Restate word for word the lines of the material below, from the line with "cookies pou" to the line with "Gérer les se", both lines included, and no others.

• [SUPPLIED MATERIAL]
++++++++++++++++++++

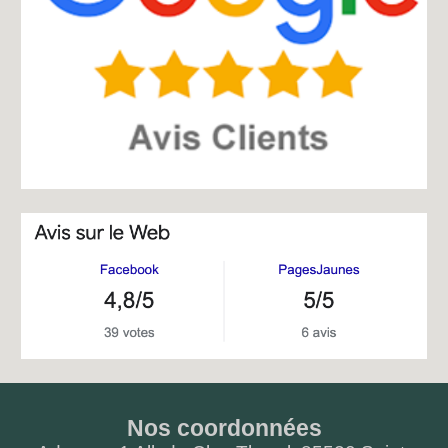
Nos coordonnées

++++++++++++++++++++

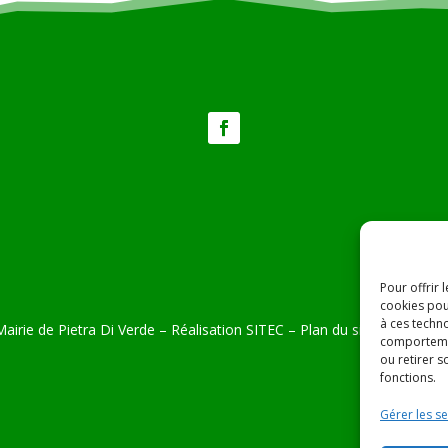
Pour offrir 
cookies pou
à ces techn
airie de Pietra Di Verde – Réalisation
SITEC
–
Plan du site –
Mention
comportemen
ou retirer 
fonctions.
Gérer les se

++++++++++++++++++++

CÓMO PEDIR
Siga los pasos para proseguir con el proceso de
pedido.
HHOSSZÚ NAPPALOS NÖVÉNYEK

++++++++++++++++++++

• [ANSWER BOX]
cookies pou
à ces techn
airie de Pietra Di Verde – Réalisation
SITEC
–
Plan du site –
Mention
comportemen
ou retirer 
fonctions.
Gérer les se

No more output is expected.